Animal Biology Degree and Career Facts

Animal biology is more commonly known as zoology. Read on to learn how to enter the field and what professional opportunities you might pursue. Review undergraduate and graduate degree programs, coursework and school options. Schools offering Biology degrees can also be found in these popular choices.

What You Need to Know

Because the field of animal biology is a versatile subject, numerous career opportunities are available by completing a degree program. Depending on your area of interest, you may choose to work in areas like marine biology, wildlife biology, zoology, or veterinary medicine. These programs typically require you to spend time in a lab setting and conduct fieldwork.

Degree Options Bachelor Science in Animal Science or Zoology; Master of Animal Science, Master of Science in Animal Biology, Animal Science or Zoology; Ph.D. in Animal Science or Zoology
Courses Equine science, physiology of domestic animals, reproductive physiology, genetics and animal breeding, animal behavior, invertebrate biology, biology of mammals
Average Salary* $66,250 for zoologists and wildlife biologists as of May 2017

Source: *U.S. Bureau of Labor Statistics

What Animal Biology Degree Programs are Available?

As an undergraduate student, you can enroll in a bachelor's degree program in zoology or animal science where you might have the opportunity to study one of a variety of concentrations. Graduate programs are available at the master's and Doctor of Philosophy (Ph.D.) level in animal biology, animal science and zoology, and you commonly have the opportunity to engage in more in-depth research at those levels.

Master's degree programs are sometimes available without a required thesis, and you might prefer this option if you're interested in a non-research-based career. If you're interested in research, you may consider a master's degree program requiring a thesis or a Ph.D. program.

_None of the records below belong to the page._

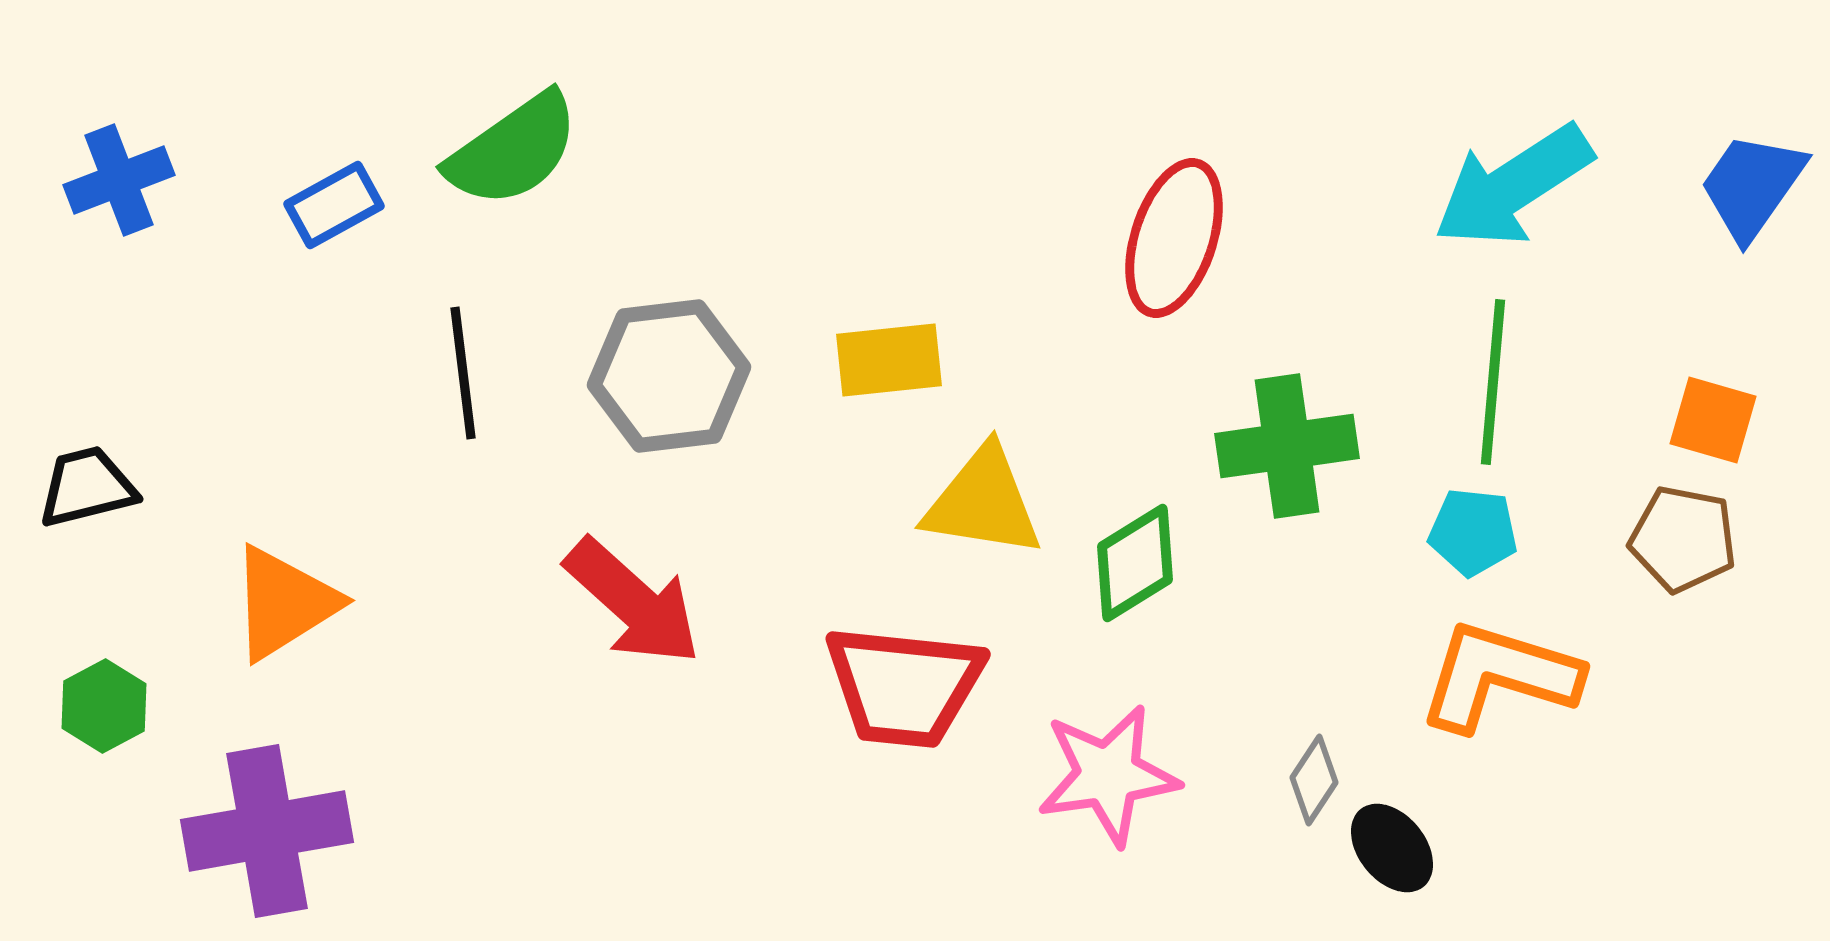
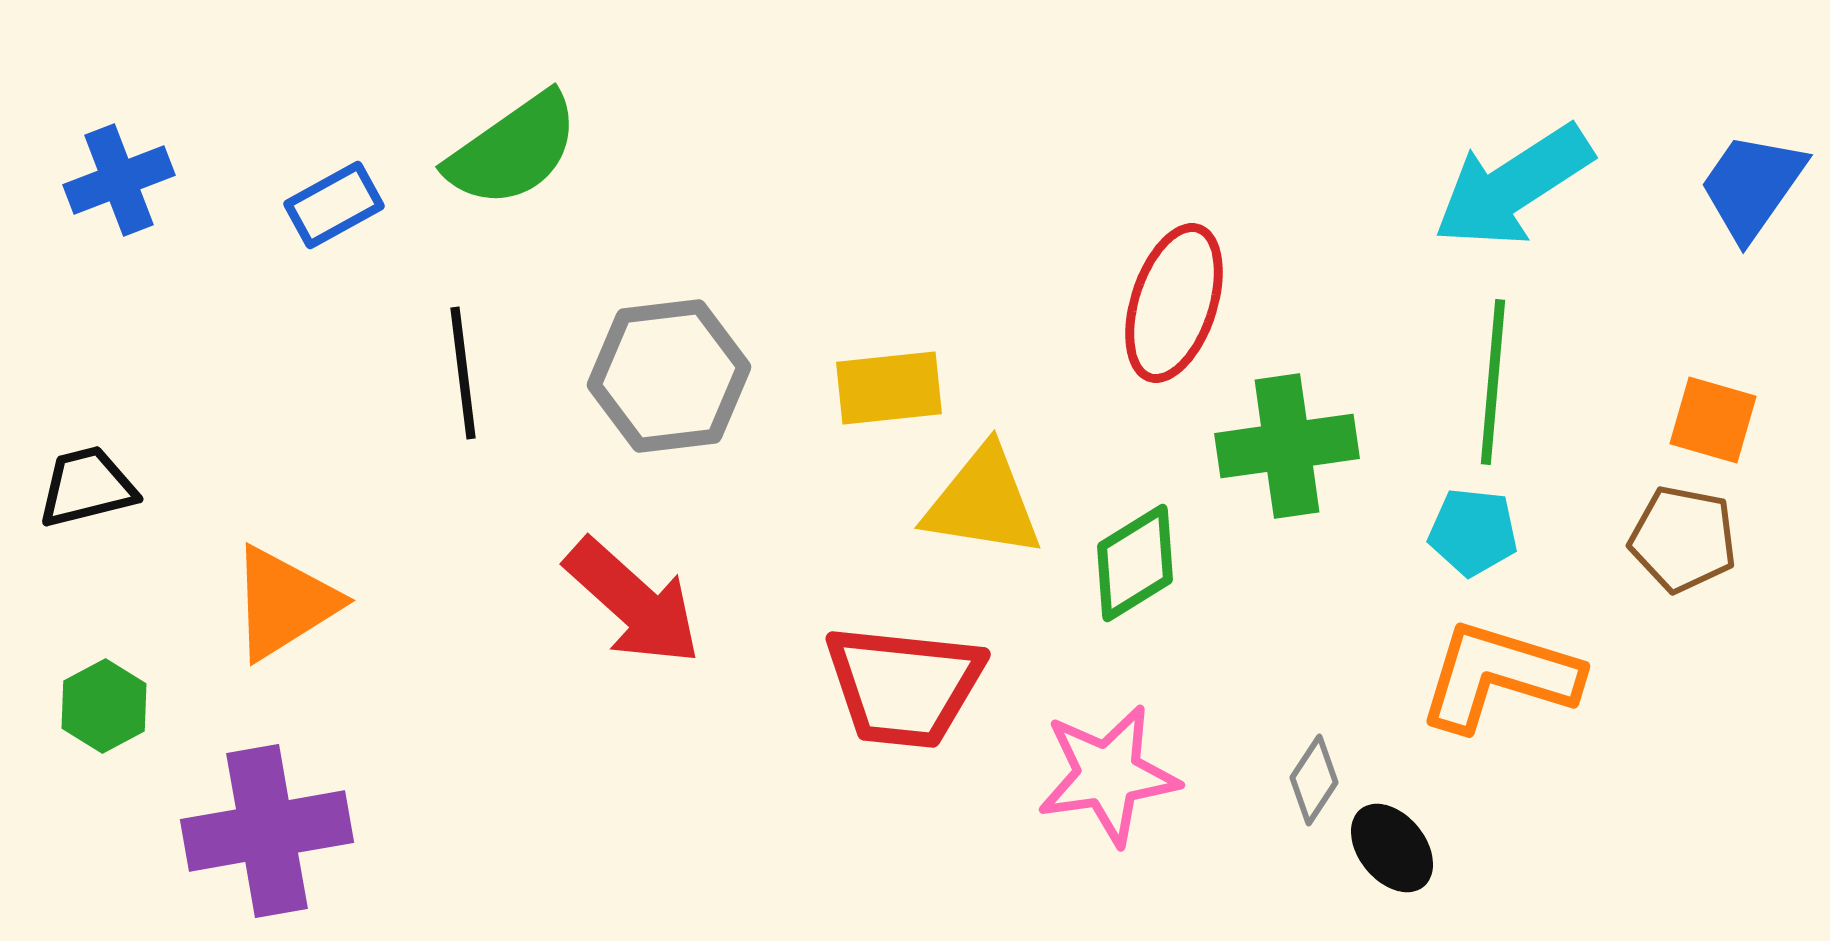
red ellipse: moved 65 px down
yellow rectangle: moved 28 px down
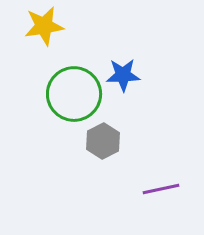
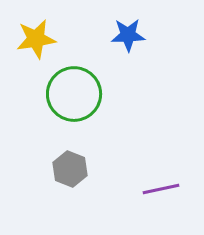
yellow star: moved 8 px left, 13 px down
blue star: moved 5 px right, 40 px up
gray hexagon: moved 33 px left, 28 px down; rotated 12 degrees counterclockwise
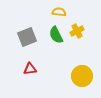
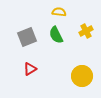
yellow cross: moved 9 px right
red triangle: rotated 24 degrees counterclockwise
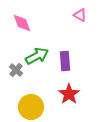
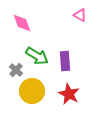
green arrow: rotated 60 degrees clockwise
red star: rotated 10 degrees counterclockwise
yellow circle: moved 1 px right, 16 px up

What Will I Study as an Undergraduate?

At the undergraduate level, you can expect to take general education courses in mathematics and the humanities, as well as the fundamentals of biology. You may have an opportunity to specialize in one of many areas, such as general zoology, animal behavior, evolutionary biology or zoo and aquarium science. These topics might be covered in your undergraduate degree program:

  • Organic chemistry
  • Ecology
  • Evolution
  • Genetics
  • Neurobiology
  • Marine biology
  • Developmental biology

What About Graduate Coursework?

Through a master's degree or Ph.D. program, you may expand in your specialization while incorporating additional subjects related to animal biology. While a thesis is not always required, master's degree programs are typically research intensive in your area of concentration. These topics may be explored in your master's degree program:

  • Conservation
  • Physiology
  • Animal molecular biology
  • Ecosystems of animals

Ph.D. programs may lack a common curriculum and will instead allow you to develop your own plan of study based on your professional and academic interests. Much of your time at this level will be spent developing and composing a doctoral dissertation.

What Careers Can I Pursue?

With a bachelor's degree, you may be qualified to enter the field in roles like medical technician or laboratory technician, and you can also be prepared to enroll in medical, dental and veterinary programs.

Undergraduate and graduate degree programs in animal biology can lead to careers in wildlife rehabilitation, environmental consultation, marine biology or conservation. Graduate programs can lead to high-level research positions, as well as animal observation, care or management positions at zoos and aquariums. Through completion of a graduate program, you may also be qualified to work academically as a teacher or professor of animal biology.

How Can I Choose a School?

Due to the various concentrations available in the field of zoology and animal science, you should narrow your goals and review the available academic paths available in a prospective school before selecting a program. You may also consider the research facilities and local wildlife environments available to you through potential schools. For example, a coastal school may be a good choice if you're interested in marine biology.

Distance education options may be available in some cases if you have personal or professional obligations. Internships in your chosen field of zoology could lend real-world experience to your academic knowledge in techniques involved in research, observation, advocacy and regulation. You may also use internships to develop professional connections in your chosen field.